Jordan Canonical Form

The block diagonal system having the eigenvalues along the diagonal and ones in some of the superdiagonal elements (which serve to couple repeated eigenvalues) is called Jordan canonical form. Each block size corresponds to the multiplicity of the repeated pole. As an example, a pole $p_i$ of multiplicity $m_i=3$ could give rise to the following $3\times 3$ Jordan block:

$$D_i = \left[\begin{array}{ccc} p_i & 1 & 0\\ [2pt] 0 & p_i & 1\\ [2pt] 0 & 0 & p_i \end{array}\right]$$

The ones along the superdiagonal serve to couple the states corresponding to $p_i$ and generate polynomial amplitude envelopes multiplying the sampled exponential $p_i^n$.^E.11Note, however, that a pole of multiplicity three can also yield two Jordan blocks, such as

$$D_i = \left[\begin{array}{ccc} p_i & 1 & 0\\ [2pt] 0 & p_i & 0\\ [2pt] 0 & 0 & p_i \end{array}\right]$$

or even three Jordan blocks of order 1. The number of Jordan blocks associated with a single pole $p_i$ is equal to the number of linearly independent eigenvectors of the transition matrix associated with eigenvalue $p_i$. If all eigenvectors of $A$ are linearly independent, the system can be diagonalized after all, and any repeated roots are ``uncoupled'' and behave like non-repeated roots (no polynomial amplitude envelopes).

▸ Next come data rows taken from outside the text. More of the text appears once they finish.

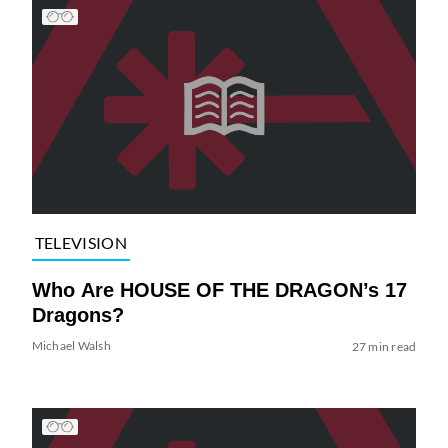
TELEVISION
Who Are HOUSE OF THE DRAGON’s 17
Dragons?
Michael Walsh
27 min read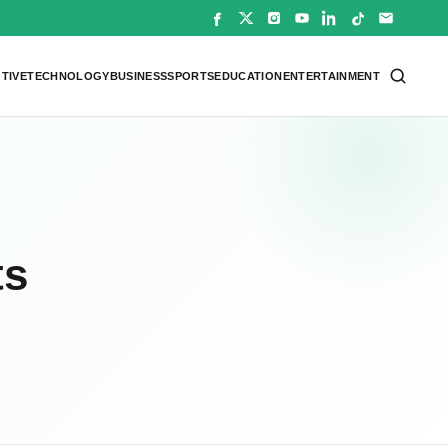
TIVE
TECHNOLOGY
BUSINESS
SPORTS
EDUCATION
ENTERTAINMENT
ts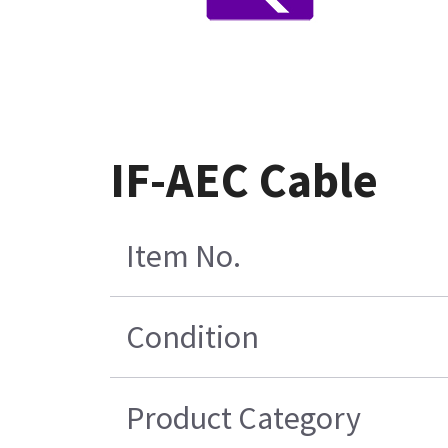
IF-AEC Cable
Item No.
Condition
Product Category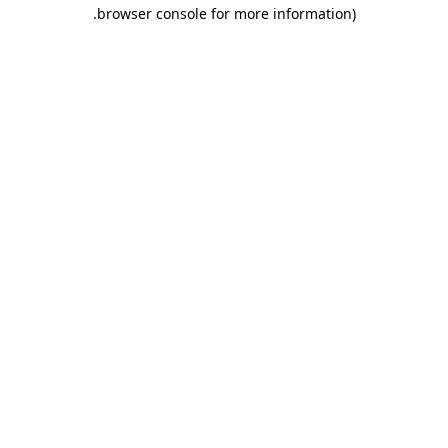
.
browser console for more information)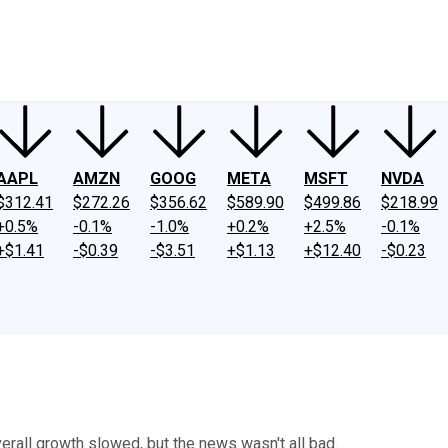
ney
Fool Community Foundation
Reviews
Newsroom
YouTube
Link
AAPL
AMZN
GOOG
META
MSFT
NVDA
$312.41
$272.26
$356.62
$589.90
$499.86
$218.99
+0.5%
-0.1%
-1.0%
+0.2%
+2.5%
-0.1%
+$1.41
-$0.39
-$3.51
+$1.13
+$12.40
-$0.23
erall growth slowed, but the news wasn't all bad.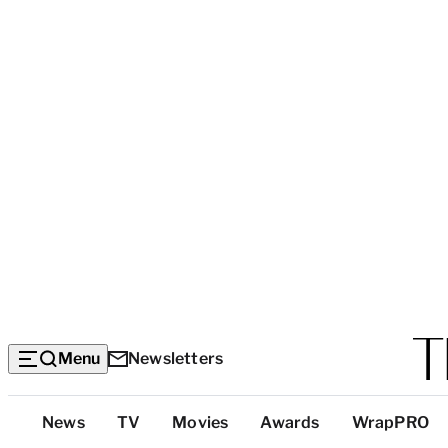
Menu
Newsletters
Top
News
TV
Movies
Awards
WrapPRO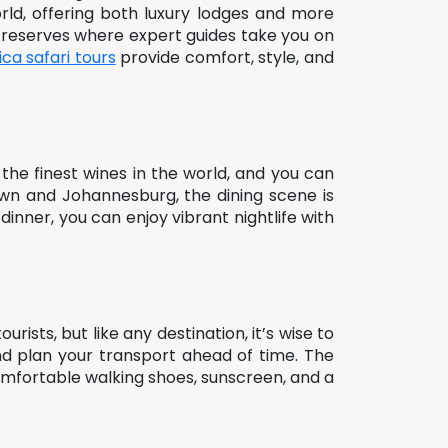
orld, offering both luxury lodges and more
te reserves where expert guides take you on
ica safari tours
provide comfort, style, and
the finest wines in the world, and you can
Town and Johannesburg, the dining scene is
dinner, you can enjoy vibrant nightlife with
urists, but like any destination, it’s wise to
 and plan your transport ahead of time. The
Comfortable walking shoes, sunscreen, and a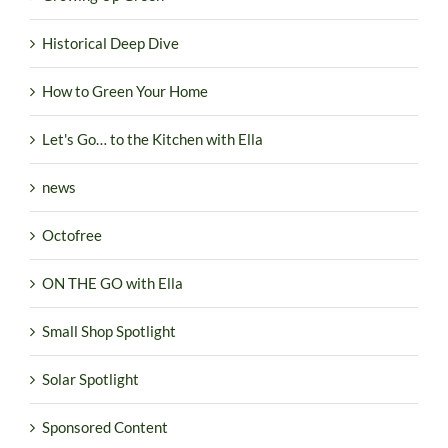
Historical Deep Dive
How to Green Your Home
Let's Go… to the Kitchen with Ella
news
Octofree
ON THE GO with Ella
Small Shop Spotlight
Solar Spotlight
Sponsored Content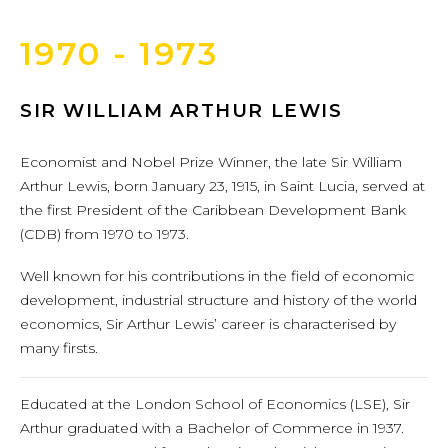
1970 - 1973
SIR WILLIAM ARTHUR LEWIS
Economist and Nobel Prize Winner, the late Sir William
Arthur Lewis, born January 23, 1915, in Saint Lucia, served at
the first President of the Caribbean Development Bank
(CDB) from 1970 to 1973.
Well known for his contributions in the field of economic
development, industrial structure and history of the world
economics, Sir Arthur Lewis’ career is characterised by
many firsts.
Educated at the London School of Economics (LSE), Sir
Arthur graduated with a Bachelor of Commerce in 1937.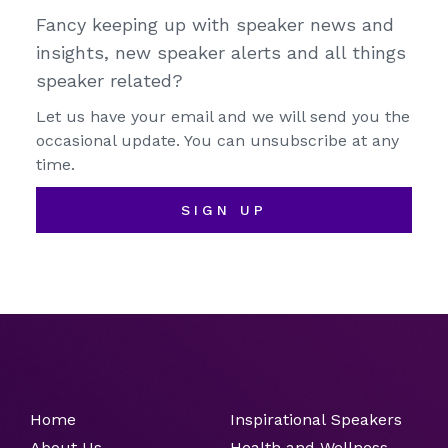
Fancy keeping up with speaker news and
insights, new speaker alerts and all things
speaker related?
Let us have your email and we will send you the
occasional update. You can unsubscribe at any
time.
SIGN UP
Home
Inspirational Speakers
About Us
Health and Wellness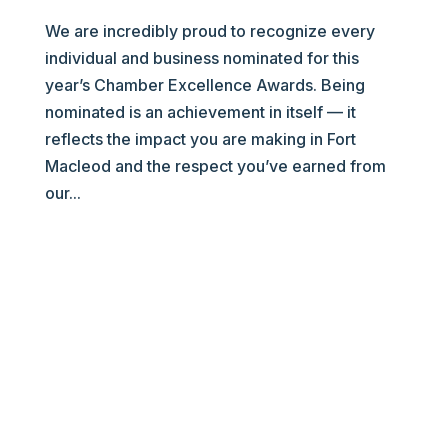
We are incredibly proud to recognize every
individual and business nominated for this
year’s Chamber Excellence Awards. Being
nominated is an achievement in itself — it
reflects the impact you are making in Fort
Macleod and the respect you’ve earned from
our...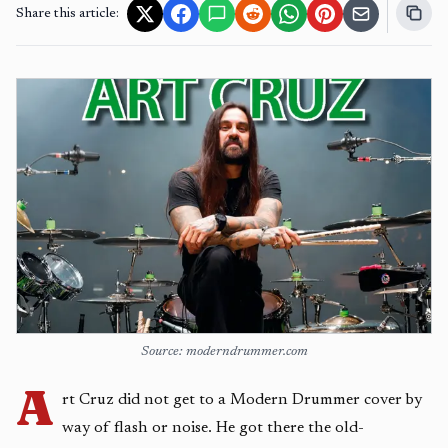
Share this article:
Source: moderndrummer.com
A
rt Cruz did not get to a Modern Drummer cover by
way of flash or noise. He got there the old-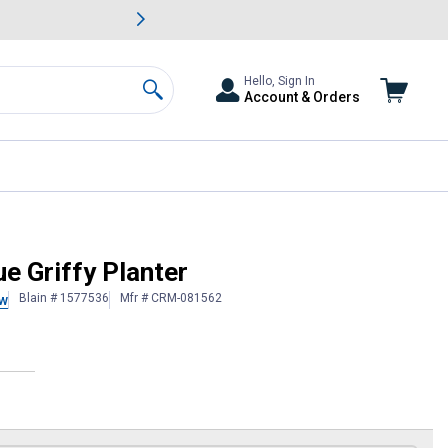
awn & Garden Savings.
s
Slide 2 of
Big Savin
Hello, Sign In
Account & Orders
Search
ue Griffy Planter
Blain # 1577536
Mfr # CRM-081562
ew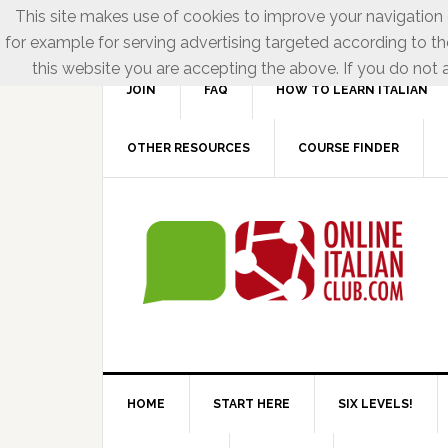
This site makes use of cookies to improve your navigation e
for example for serving advertising targeted according to th
this website you are accepting the above. If you do not a
JOIN
FAQ
HOW TO LEARN ITALIAN
OTHER RESOURCES
COURSE FINDER
HOME
START HERE
SIX LEVELS!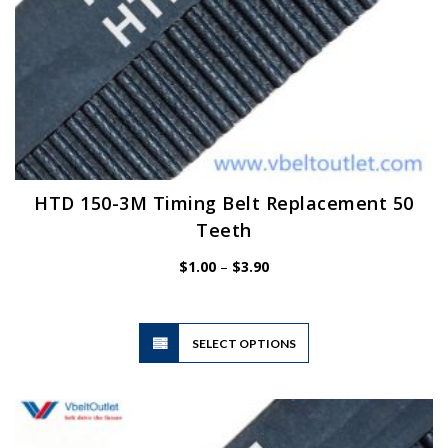
HTD 150-3M Timing Belt Replacement 50
Teeth
Price
$
1.00
–
$
3.90
range:
$1.00
through
$3.90
This
SELECT OPTIONS
product
has
multiple
variants.
The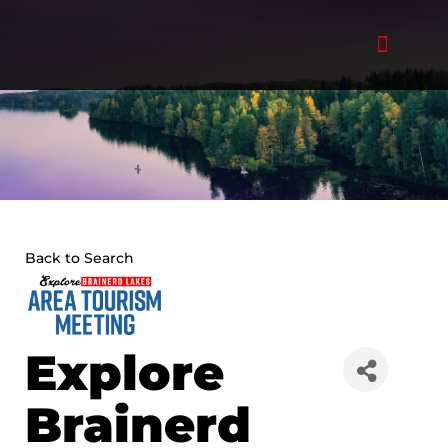
Skip
to
content
Back to Search
Explore
Brainerd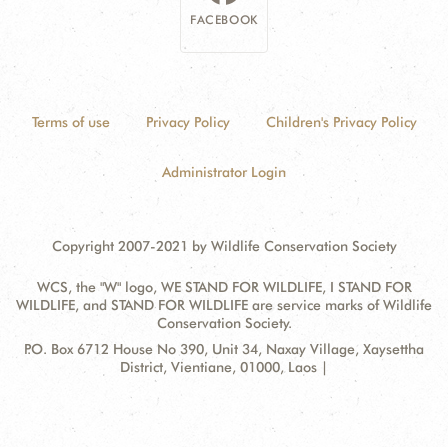
FACEBOOK
Terms of use
Privacy Policy
Children's Privacy Policy
Administrator Login
Copyright 2007-2021 by Wildlife Conservation Society
WCS, the "W" logo, WE STAND FOR WILDLIFE, I STAND FOR
WILDLIFE, and STAND FOR WILDLIFE are service marks of Wildlife
Conservation Society.
Contact
Address:
P.O. Box 6712 House No 390, Unit 34, Naxay Village, Xaysettha
Information
District, Vientiane, 01000, Laos |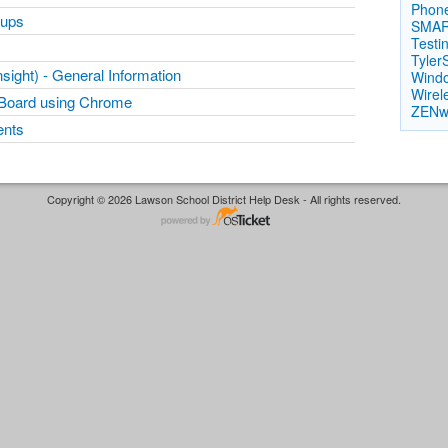
Phon
oups
SMAR
Testi
Tyler
ight) - General Information
Windo
Wirele
Board using Chrome
ZENw
ents
Copyright © 2026 Lawson School District Help Desk - All rights reserved.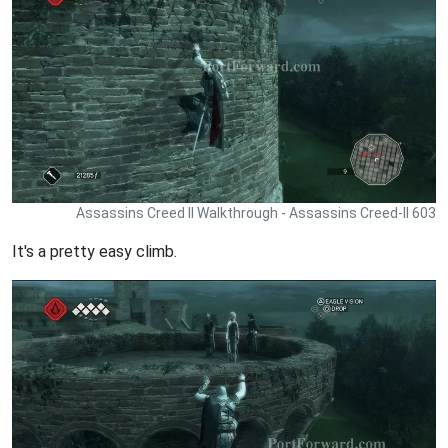
Assassins Creed II Walkthrough - Assassins Creed-II 603
It's a pretty easy climb.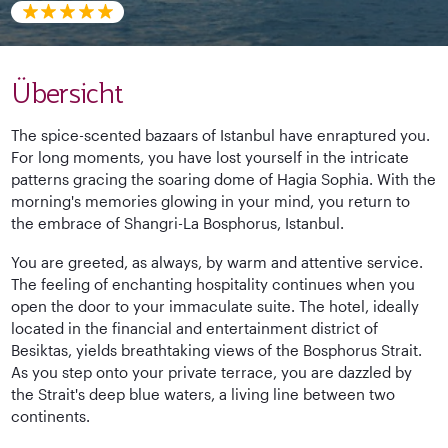
Übersicht
The spice-scented bazaars of Istanbul have enraptured you.
For long moments, you have lost yourself in the intricate
patterns gracing the soaring dome of Hagia Sophia. With the
morning's memories glowing in your mind, you return to
the embrace of Shangri-La Bosphorus, Istanbul.
You are greeted, as always, by warm and attentive service.
The feeling of enchanting hospitality continues when you
open the door to your immaculate suite. The hotel, ideally
located in the financial and entertainment district of
Besiktas, yields breathtaking views of the Bosphorus Strait.
As you step onto your private terrace, you are dazzled by
the Strait's deep blue waters, a living line between two
continents.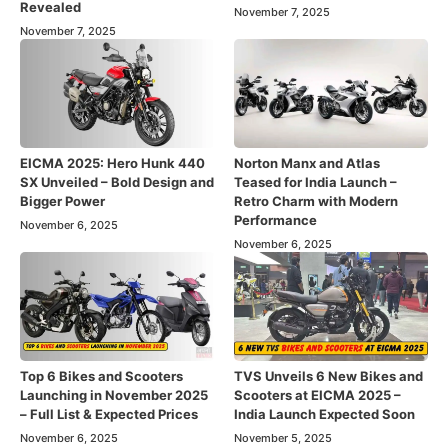
Revealed
November 7, 2025
November 7, 2025
EICMA 2025: Hero Hunk 440
Norton Manx and Atlas
SX Unveiled – Bold Design and
Teased for India Launch –
Bigger Power
Retro Charm with Modern
Performance
November 6, 2025
November 6, 2025
Top 6 Bikes and Scooters
TVS Unveils 6 New Bikes and
Launching in November 2025
Scooters at EICMA 2025 –
– Full List & Expected Prices
India Launch Expected Soon
November 6, 2025
November 5, 2025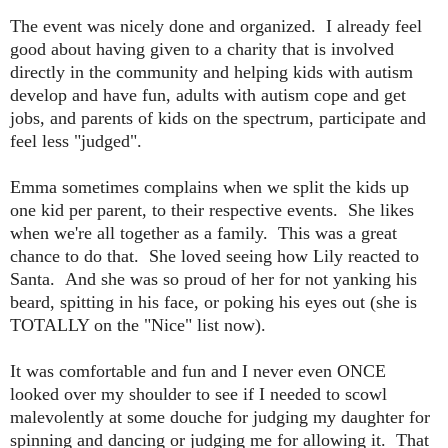
The event was nicely done and organized. I already feel
good about having given to a charity that is involved
directly in the community and helping kids with autism
develop and have fun, adults with autism cope and get
jobs, and parents of kids on the spectrum, participate and
feel less "judged".
Emma sometimes complains when we split the kids up
one kid per parent, to their respective events. She likes
when we're all together as a family. This was a great
chance to do that. She loved seeing how Lily reacted to
Santa. And she was so proud of her for not yanking his
beard, spitting in his face, or poking his eyes out (she is
TOTALLY on the "Nice" list now).
It was comfortable and fun and I never even ONCE
looked over my shoulder to see if I needed to scowl
malevolently at some douche for judging my daughter for
spinning and dancing or judging me for allowing it. That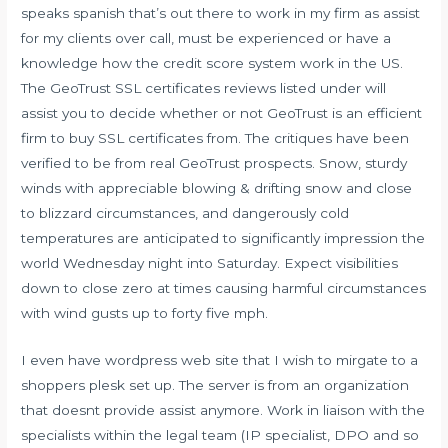
speaks spanish that’s out there to work in my firm as assist
for my clients over call, must be experienced or have a
knowledge how the credit score system work in the US.
The GeoTrust SSL certificates reviews listed under will
assist you to decide whether or not GeoTrust is an efficient
firm to buy SSL certificates from. The critiques have been
verified to be from real GeoTrust prospects. Snow, sturdy
winds with appreciable blowing & drifting snow and close
to blizzard circumstances, and dangerously cold
temperatures are anticipated to significantly impression the
world Wednesday night into Saturday. Expect visibilities
down to close zero at times causing harmful circumstances
with wind gusts up to forty five mph.
I even have wordpress web site that I wish to mirgate to a
shoppers plesk set up. The server is from an organization
that doesnt provide assist anymore. Work in liaison with the
specialists within the legal team (IP specialist, DPO and so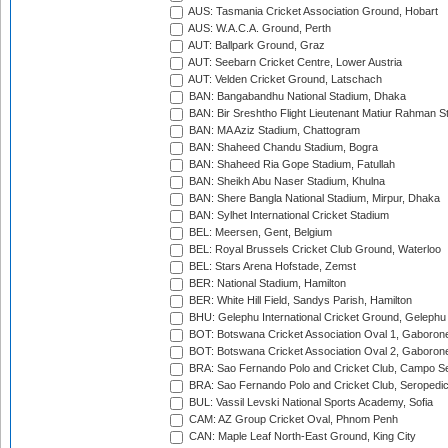
AUS: Tasmania Cricket Association Ground, Hobart
AUS: W.A.C.A. Ground, Perth
AUT: Ballpark Ground, Graz
AUT: Seebarn Cricket Centre, Lower Austria
AUT: Velden Cricket Ground, Latschach
BAN: Bangabandhu National Stadium, Dhaka
BAN: Bir Sreshtho Flight Lieutenant Matiur Rahman 
BAN: MA Aziz Stadium, Chattogram
BAN: Shaheed Chandu Stadium, Bogra
BAN: Shaheed Ria Gope Stadium, Fatullah
BAN: Sheikh Abu Naser Stadium, Khulna
BAN: Shere Bangla National Stadium, Mirpur, Dhaka
BAN: Sylhet International Cricket Stadium
BEL: Meersen, Gent, Belgium
BEL: Royal Brussels Cricket Club Ground, Waterloo
BEL: Stars Arena Hofstade, Zemst
BER: National Stadium, Hamilton
BER: White Hill Field, Sandys Parish, Hamilton
BHU: Gelephu International Cricket Ground, Gelephu
BOT: Botswana Cricket Association Oval 1, Gaboron
BOT: Botswana Cricket Association Oval 2, Gaboron
BRA: Sao Fernando Polo and Cricket Club, Campo Se
BRA: Sao Fernando Polo and Cricket Club, Seropedi
BUL: Vassil Levski National Sports Academy, Sofia
CAM: AZ Group Cricket Oval, Phnom Penh
CAN: Maple Leaf North-East Ground, King City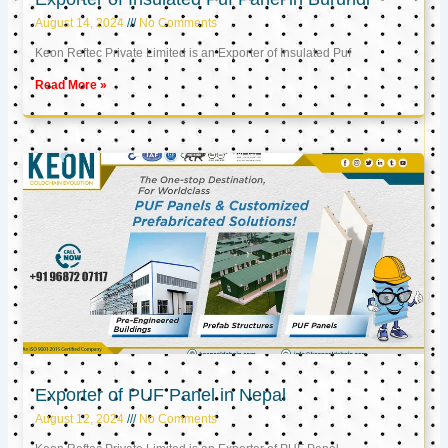
August 14, 2024
No Comments
Keon Reftec Private Limited is an Exporter of Insulated Puf
Read More »
Exporter of PUF Panel in Nepal
August 12, 2024
No Comments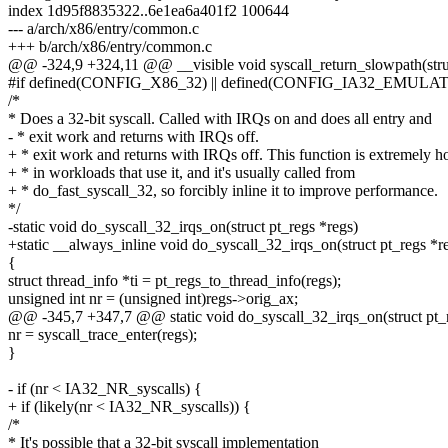
index 1d95f8835322..6e1ea6a401f2 100644
--- a/arch/x86/entry/common.c
+++ b/arch/x86/entry/common.c
@@ -324,9 +324,11 @@ __visible void syscall_return_slowpath(struc
#if defined(CONFIG_X86_32) || defined(CONFIG_IA32_EMULA
/*
* Does a 32-bit syscall. Called with IRQs on and does all entry and
- * exit work and returns with IRQs off.
+ * exit work and returns with IRQs off. This function is extremely h
+ * in workloads that use it, and it's usually called from
+ * do_fast_syscall_32, so forcibly inline it to improve performance.
*/
-static void do_syscall_32_irqs_on(struct pt_regs *regs)
+static __always_inline void do_syscall_32_irqs_on(struct pt_regs *r
{
struct thread_info *ti = pt_regs_to_thread_info(regs);
unsigned int nr = (unsigned int)regs->orig_ax;
@@ -345,7 +347,7 @@ static void do_syscall_32_irqs_on(struct pt_r
nr = syscall_trace_enter(regs);
}
- if (nr < IA32_NR_syscalls) {
+ if (likely(nr < IA32_NR_syscalls)) {
/*
* It's possible that a 32-bit syscall implementation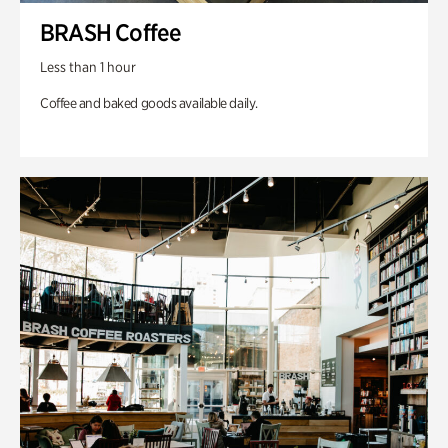
BRASH Coffee
Less than 1 hour
Coffee and baked goods available daily.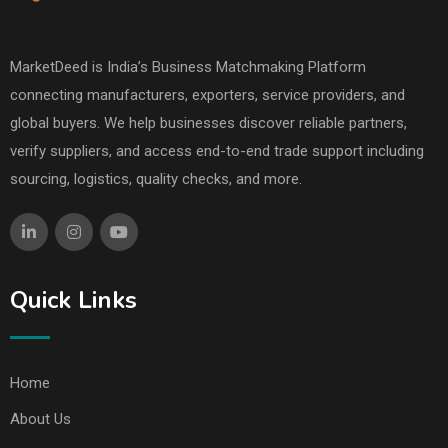
MarketDeed is India’s Business Matchmaking Platform
connecting manufacturers, exporters, service providers, and
global buyers. We help businesses discover reliable partners,
verify suppliers, and access end-to-end trade support including
sourcing, logistics, quality checks, and more.
Quick Links
Home
About Us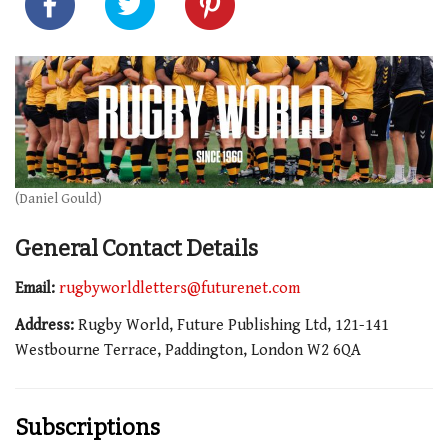
(Daniel Gould)
General Contact Details
Email:
rugbyworldletters@futurenet.com
Address:
Rugby World, Future Publishing Ltd, 121-141
Westbourne Terrace, Paddington, London W2 6QA
Subscriptions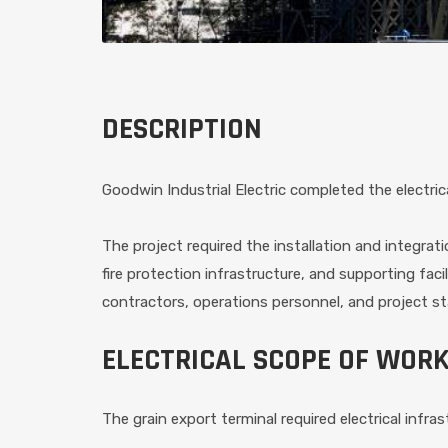
DESCRIPTION
Goodwin Industrial Electric completed the electric
The project required the installation and integra
fire protection infrastructure, and supporting fac
contractors, operations personnel, and project st
ELECTRICAL SCOPE OF WOR
The grain export terminal required electrical infr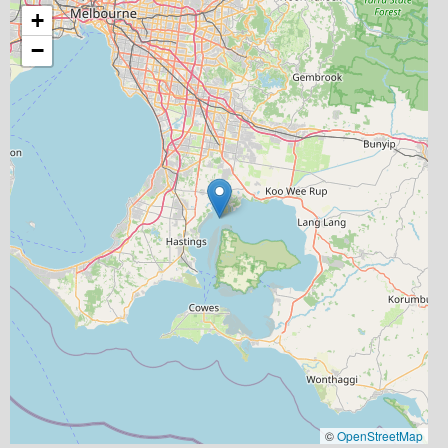
+
−
©
OpenStreetMap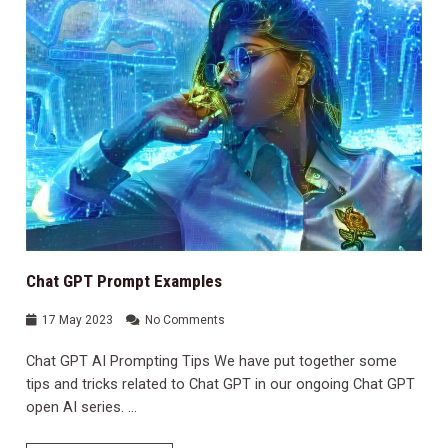
Chat GPT Prompt Examples
17 May 2023
No Comments
Chat GPT AI Prompting Tips We have put together some
tips and tricks related to Chat GPT in our ongoing Chat GPT
open AI series. …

Interestingly, neither Matlab nor Octave seem to have a numerical function for computing the Jordan canonical form of a matrix. Matlab will try to do it symbolically when the matrix entries are given as exact rational numbers (ratios of integers) by the jordan function, which requires the Maple symbolic mathematics tool box. Numerically, it is generally difficult to distinguish between poles that are repeated exactly, and poles that are merely close together. The residuez function sets a numerical threshold below which poles are treated as repeated.